Beritabaru.co Dapatkan aplikasi di Play Store

 Berita

 Network

 Partner

Aparat Keamanan

LBH Makassar Ungkap Keterlibatan Aparat Keamanan dalam Sengketa Lahan di Makassar



Beritabaru, Makassar – Sengketa lahan antara masyarakat Polongbangkeng dan PT. Perkebunan Nusantara XIV (PTPN XIV) di Kabupaten Takalar, Sulawesi Selatan, memasuki babak baru dengan keterlibatan aparat keamanan. Hingga 31 Juli 2024, konflik agraria ini terus berlanjut, dengan PTPN XIV tetap aktif melakukan aktivitas di lahan yang sudah tidak lagi memiliki Hak Guna Usaha (HGU) sejak 9 Juli 2024.

Dalam siaran pers yang diterbitkan oleh LBH Makkassar pada Jum’at (2/8/2024) diuraikan bahwa konflik ini memuncak ketika warga Desa Lassang Barat, Dusun Panjojo, Kecamatan Polongbangkeng Utara, melakukan penghadangan terhadap traktor dan kontainer pupuk tebu milik PTPN XIV. Meskipun aksi penghadangan ini sempat menghentikan aktivitas perusahaan, PTPN XIV kembali melanjutkan kegiatan mereka dengan pengawalan dari pihak kepolisian dan Brimob.

Pada Kamis (1/8/2024), warga kembali melakukan aksi keliling di lahan yang masih dikelola perusahaan. Namun, aktivitas tersebut tidak dihentikan; sebaliknya, perusahaan dikawal oleh 10 anggota Brimob, 3 polisi, dan 2 aparat TNI. “Kami sedang menunggu panggilan untuk pertemuan dari Pemerintah Daerah Takalar untuk penyelesaian konflik. Seharusnya, perusahaan tidak melakukan aktivitas sampai permasalahan selesai,” kata Dg Ati, salah seorang warga.

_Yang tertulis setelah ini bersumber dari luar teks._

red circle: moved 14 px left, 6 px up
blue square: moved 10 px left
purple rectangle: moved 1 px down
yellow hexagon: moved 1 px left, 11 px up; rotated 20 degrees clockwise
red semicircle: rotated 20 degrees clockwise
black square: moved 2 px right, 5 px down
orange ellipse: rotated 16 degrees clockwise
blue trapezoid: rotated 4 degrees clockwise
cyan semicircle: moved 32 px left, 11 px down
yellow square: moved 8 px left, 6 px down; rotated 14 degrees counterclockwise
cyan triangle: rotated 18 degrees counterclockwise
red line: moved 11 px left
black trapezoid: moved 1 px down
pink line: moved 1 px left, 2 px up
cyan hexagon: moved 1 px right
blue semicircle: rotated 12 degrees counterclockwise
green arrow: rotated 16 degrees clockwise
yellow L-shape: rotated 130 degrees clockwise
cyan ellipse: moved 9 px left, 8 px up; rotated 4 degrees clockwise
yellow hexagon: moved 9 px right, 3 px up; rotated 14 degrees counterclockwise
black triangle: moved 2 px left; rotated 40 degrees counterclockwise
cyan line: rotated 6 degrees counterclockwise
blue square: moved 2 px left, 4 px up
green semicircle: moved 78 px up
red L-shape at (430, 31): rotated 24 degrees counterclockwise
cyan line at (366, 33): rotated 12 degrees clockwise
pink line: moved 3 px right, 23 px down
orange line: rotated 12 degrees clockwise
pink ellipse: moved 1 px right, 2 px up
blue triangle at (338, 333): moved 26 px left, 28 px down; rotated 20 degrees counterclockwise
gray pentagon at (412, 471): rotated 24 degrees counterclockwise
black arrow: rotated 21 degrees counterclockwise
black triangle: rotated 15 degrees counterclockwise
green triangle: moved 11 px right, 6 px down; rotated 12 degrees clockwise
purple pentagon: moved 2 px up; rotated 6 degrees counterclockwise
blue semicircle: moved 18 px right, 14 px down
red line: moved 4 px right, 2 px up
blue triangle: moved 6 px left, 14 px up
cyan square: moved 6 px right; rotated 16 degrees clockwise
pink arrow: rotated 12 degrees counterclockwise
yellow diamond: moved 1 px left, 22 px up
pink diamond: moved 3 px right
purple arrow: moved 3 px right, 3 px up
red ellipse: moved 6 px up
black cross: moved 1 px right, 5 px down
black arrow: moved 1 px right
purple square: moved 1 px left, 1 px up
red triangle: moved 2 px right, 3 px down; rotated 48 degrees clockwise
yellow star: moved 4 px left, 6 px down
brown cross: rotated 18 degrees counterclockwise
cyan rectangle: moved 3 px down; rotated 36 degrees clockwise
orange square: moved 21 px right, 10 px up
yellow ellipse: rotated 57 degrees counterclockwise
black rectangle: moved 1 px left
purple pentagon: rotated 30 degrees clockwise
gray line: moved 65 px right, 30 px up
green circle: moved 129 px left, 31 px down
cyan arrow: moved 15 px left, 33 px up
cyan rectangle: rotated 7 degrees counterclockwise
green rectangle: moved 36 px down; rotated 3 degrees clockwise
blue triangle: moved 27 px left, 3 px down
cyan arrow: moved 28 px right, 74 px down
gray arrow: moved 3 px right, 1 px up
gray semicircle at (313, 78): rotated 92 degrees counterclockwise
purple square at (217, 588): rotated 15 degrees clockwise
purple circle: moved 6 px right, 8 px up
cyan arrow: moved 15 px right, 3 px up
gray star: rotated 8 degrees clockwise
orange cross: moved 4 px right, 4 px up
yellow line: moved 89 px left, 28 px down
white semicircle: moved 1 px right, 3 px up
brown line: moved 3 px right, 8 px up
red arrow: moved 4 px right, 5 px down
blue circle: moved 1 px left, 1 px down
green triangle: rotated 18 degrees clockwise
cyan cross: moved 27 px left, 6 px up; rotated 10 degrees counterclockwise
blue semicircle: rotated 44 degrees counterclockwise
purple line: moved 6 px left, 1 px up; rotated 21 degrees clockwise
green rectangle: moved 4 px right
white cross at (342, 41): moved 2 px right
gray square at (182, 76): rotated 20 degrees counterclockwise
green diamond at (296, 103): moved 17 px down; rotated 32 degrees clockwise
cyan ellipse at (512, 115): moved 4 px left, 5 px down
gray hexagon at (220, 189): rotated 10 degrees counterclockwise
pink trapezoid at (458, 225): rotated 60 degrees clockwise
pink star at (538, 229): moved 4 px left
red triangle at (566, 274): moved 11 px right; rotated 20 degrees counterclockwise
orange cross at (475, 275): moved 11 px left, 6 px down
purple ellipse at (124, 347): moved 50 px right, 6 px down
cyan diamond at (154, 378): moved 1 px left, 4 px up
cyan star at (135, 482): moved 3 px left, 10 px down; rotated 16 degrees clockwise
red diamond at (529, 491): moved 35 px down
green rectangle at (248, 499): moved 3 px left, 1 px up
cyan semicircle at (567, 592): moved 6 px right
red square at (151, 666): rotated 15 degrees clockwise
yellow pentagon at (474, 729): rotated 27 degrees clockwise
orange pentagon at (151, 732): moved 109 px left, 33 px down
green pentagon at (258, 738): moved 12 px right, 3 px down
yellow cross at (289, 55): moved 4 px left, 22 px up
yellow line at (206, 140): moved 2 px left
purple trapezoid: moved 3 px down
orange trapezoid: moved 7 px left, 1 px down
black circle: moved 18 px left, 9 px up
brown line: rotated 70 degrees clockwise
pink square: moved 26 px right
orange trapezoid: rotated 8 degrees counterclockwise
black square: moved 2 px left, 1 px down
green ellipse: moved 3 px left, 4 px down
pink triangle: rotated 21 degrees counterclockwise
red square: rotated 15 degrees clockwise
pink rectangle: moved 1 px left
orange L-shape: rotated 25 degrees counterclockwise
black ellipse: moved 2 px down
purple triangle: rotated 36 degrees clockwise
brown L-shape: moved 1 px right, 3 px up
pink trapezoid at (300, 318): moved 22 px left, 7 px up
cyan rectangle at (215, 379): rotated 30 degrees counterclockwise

Razak, pendamping warga dari LBH Makassar, menilai bahwa aksi penghadangan ini merupakan hasil dari kegagalan pemerintah kabupaten dalam memperhatikan hak rakyatnya. Razak juga menegaskan bahwa meskipun warga telah melakukan berbagai upaya untuk menolak perpanjangan HGU dan mendorong RDP dengan pihak terkait, upaya tersebut selalu diulur-ulur oleh pemerintah daerah. “Pemerintah dan PTPN XIV tidak menahan diri dan mengabaikan hak rakyat,” ujarnya.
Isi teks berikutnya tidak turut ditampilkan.